Les idées fausses du RSA
Entretien publié dans Le Dauphiné libéré, 30 septembre 2008
Demain, les discussions sur le projet de loi de généralisation du RSA (Revenu de solidarité active) reprendront à l’Assemblée. Et avec elles, les polémiques. Pierre Concialdi, économiste spécialiste des retraites et des emplois précaires, dénonce les mensonges sur lesquels serait bâti ce nouveau dispositif d’insertion.
* Pourquoi, selon vous,le RSA n’apporte rien ?
- Il n’est pas plus incitatif que les dispositifs existants. Martin Hirsch annone que les Rmistes qui reprennent un emploi perdent de l’argent. C’est faux. Dans la première année de reprise, le gain actuel est même supérieur qu’avec le futur RSA. Par exemple, le RMIste qui reprend un emploi à temps complet au SMIC gagne aujourd'hui durant l'année qui suit ce retour à l'emploi un peu plus de 1300 € par mois en moyenne, contre environ 1100 € avec le RSA. Sur l'année, la différence est de plus de 2500 €, soit deux mois et demi de Smic ou cinq mois de RMI!

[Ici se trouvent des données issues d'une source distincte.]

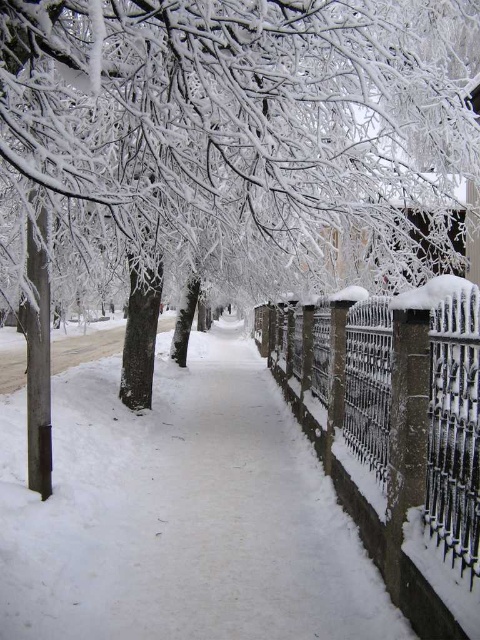 You are standing at the entrance of the winter scene and want to walk directly towards the white snow pavement at center. Based on the coordinates provided, is the pavement closer to the foreground or the background of the image?

The white snow pavement at center is located at point coordinates that suggest it is closer to the foreground since lower y values typically indicate closer proximity in image coordinate systems. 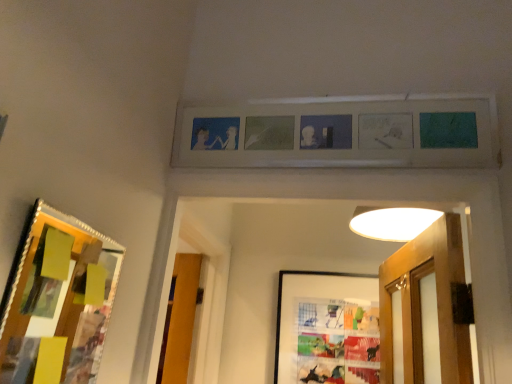 Question: Can you confirm if matte plastic picture frame at center, which ranks as the 1th picture frame in bottom-to-top order, is bigger than matte wooden picture frame at upper center, the second picture frame when ordered from front to back?

Choices:
 (A) no
 (B) yes

Answer: (A)

Question: Is matte plastic picture frame at center, which is the third picture frame from front to back, not within matte wooden picture frame at upper center, which ranks as the 2th picture frame in back-to-front order?

Choices:
 (A) no
 (B) yes

Answer: (B)

Question: Considering the relative sizes of matte plastic picture frame at center, the 3th picture frame positioned from the top, and matte wooden picture frame at upper center, the first picture frame in the top-to-bottom sequence, in the image provided, is matte plastic picture frame at center, the 3th picture frame positioned from the top, smaller than matte wooden picture frame at upper center, the first picture frame in the top-to-bottom sequence,?

Choices:
 (A) no
 (B) yes

Answer: (B)

Question: From the image's perspective, is matte plastic picture frame at center, the 3th picture frame positioned from the top, located beneath matte wooden picture frame at upper center, which is counted as the third picture frame, starting from the bottom?

Choices:
 (A) yes
 (B) no

Answer: (A)

Question: Is matte plastic picture frame at center, which is the third picture frame from front to back, not close to matte wooden picture frame at upper center, which is counted as the third picture frame, starting from the bottom?

Choices:
 (A) no
 (B) yes

Answer: (B)

Question: Looking at their shapes, would you say matte plastic picture frame at center, the 1th picture frame when ordered from back to front, is wider or thinner than wooden-framed collage at left, which is the 2th picture frame from top to bottom?

Choices:
 (A) wide
 (B) thin

Answer: (A)

Question: Does point (288, 372) appear closer or farther from the camera than point (68, 281)?

Choices:
 (A) closer
 (B) farther

Answer: (B)

Question: In the image, is matte plastic picture frame at center, which ranks as the 1th picture frame in bottom-to-top order, positioned in front of or behind wooden-framed collage at left, the 3th picture frame when ordered from back to front?

Choices:
 (A) behind
 (B) front

Answer: (A)

Question: Would you say matte plastic picture frame at center, the 1th picture frame when ordered from back to front, is to the left or to the right of wooden-framed collage at left, the 3th picture frame when ordered from back to front, in the picture?

Choices:
 (A) left
 (B) right

Answer: (B)

Question: In the image, is wooden-framed collage at left, which is the 2th picture frame from top to bottom, positioned in front of or behind matte plastic picture frame at center, which ranks as the 1th picture frame in bottom-to-top order?

Choices:
 (A) front
 (B) behind

Answer: (A)

Question: In terms of size, does wooden-framed collage at left, the 3th picture frame when ordered from back to front, appear bigger or smaller than matte plastic picture frame at center, which ranks as the 1th picture frame in bottom-to-top order?

Choices:
 (A) big
 (B) small

Answer: (B)

Question: Is wooden-framed collage at left, the 3th picture frame when ordered from back to front, taller or shorter than matte plastic picture frame at center, which ranks as the 1th picture frame in bottom-to-top order?

Choices:
 (A) short
 (B) tall

Answer: (A)

Question: Based on their positions, is wooden-framed collage at left, which is the 2th picture frame from top to bottom, located to the left or right of matte plastic picture frame at center, the 1th picture frame when ordered from back to front?

Choices:
 (A) right
 (B) left

Answer: (B)

Question: Looking at the image, does matte wooden picture frame at upper center, which is counted as the third picture frame, starting from the bottom, seem bigger or smaller compared to matte plastic picture frame at center, the 3th picture frame positioned from the top?

Choices:
 (A) big
 (B) small

Answer: (A)

Question: In terms of width, does matte wooden picture frame at upper center, which is counted as the third picture frame, starting from the bottom, look wider or thinner when compared to matte plastic picture frame at center, the 3th picture frame positioned from the top?

Choices:
 (A) thin
 (B) wide

Answer: (B) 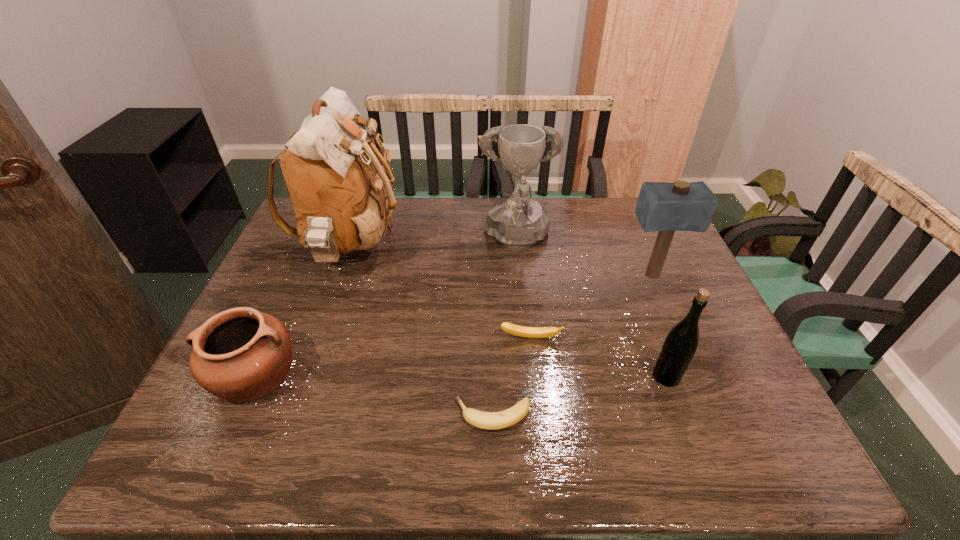 This screenshot has height=540, width=960. What are the coordinates of `free location located 0.130m on the side with emblem of the second tallest object` in the screenshot? It's located at (x=522, y=295).

This screenshot has height=540, width=960. I want to click on free space located 0.240m on the left of the mallet, so click(539, 275).

This screenshot has width=960, height=540. Find the location of `free space located on the back of the beer bottle`. free space located on the back of the beer bottle is located at coordinates (628, 274).

At what (x,y) coordinates should I click in order to perform the action: click on vacant space located 0.240m on the right of the pottery. Please return your answer as a coordinate pair (x, y). Looking at the image, I should click on (402, 375).

Locate an element on the screen. The image size is (960, 540). vacant region located at the stem of the sixth tallest object is located at coordinates (540, 421).

What are the coordinates of `vacant space positioned at the stem of the nearer banana` in the screenshot? It's located at (351, 415).

Where is `free region located 0.290m at the stem of the nearer banana`? This screenshot has width=960, height=540. free region located 0.290m at the stem of the nearer banana is located at coordinates (318, 415).

This screenshot has width=960, height=540. I want to click on vacant region located at the stem of the nearer banana, so click(x=355, y=415).

Where is `backpack located at the far edge`? This screenshot has height=540, width=960. backpack located at the far edge is located at coordinates (342, 196).

Image resolution: width=960 pixels, height=540 pixels. I want to click on award at the far edge, so click(518, 222).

* Certains redoutent les effets pervers du RSA : il favoriserait les emplois précaires…
- Le RSA diminue l’incitation à reprendre un emploi, mais subventionne de façon permanente les bas salaires. Il rend plus durablement supportable pour les salariés cette situation et n’incite pas les employeurs à les augmenter. Les salariés sont enfermés dans des emplois peu payés. Ce qu’on appelle les « trappes à bas salaire ».
* À en croire Eric Woerth, les entreprises n’étant pas informées que l’employé bénéficie du RSA, elles ne seront pas tentées de minimiser les salaires.
- Peu importe pour l’employeur de savoir si tel salarié perçoit ou non le RSA. Il est conscient – comme le répète le gouvernement – que, si nécessaire, l’Etat donnera un complément aux salariés pauvres. Cela ne peut qu’accélérer la course au moins disant salarial.
* Qu’est-ce qui aurait été préférable selon vous ?
- Le RSA repose sur l’idée qu’il existerait des salariés « non rentables » pour les entreprises. Depuis plus de 20 ans, cette idée a été largement démentie. Dans ses expériences pionnières, Bertrand Schwartz l’avait montré avec des jeunes à « BAC moins cinq »: quand les employeurs surmontent leurs préjugés, tout le monde peut avoir un emploi et être rentable pour l’entreprise. Le problème est qu’il n’existe pas d’emplois pour tous, car la rigueur salariale qui sévit depuis 30 ans freine la croissance. Une croissance mieux équilibrée et dont les fruits bénéficient davantage aux salariés : voilà une des clés majeures pour sortir de ce cercle vicieux.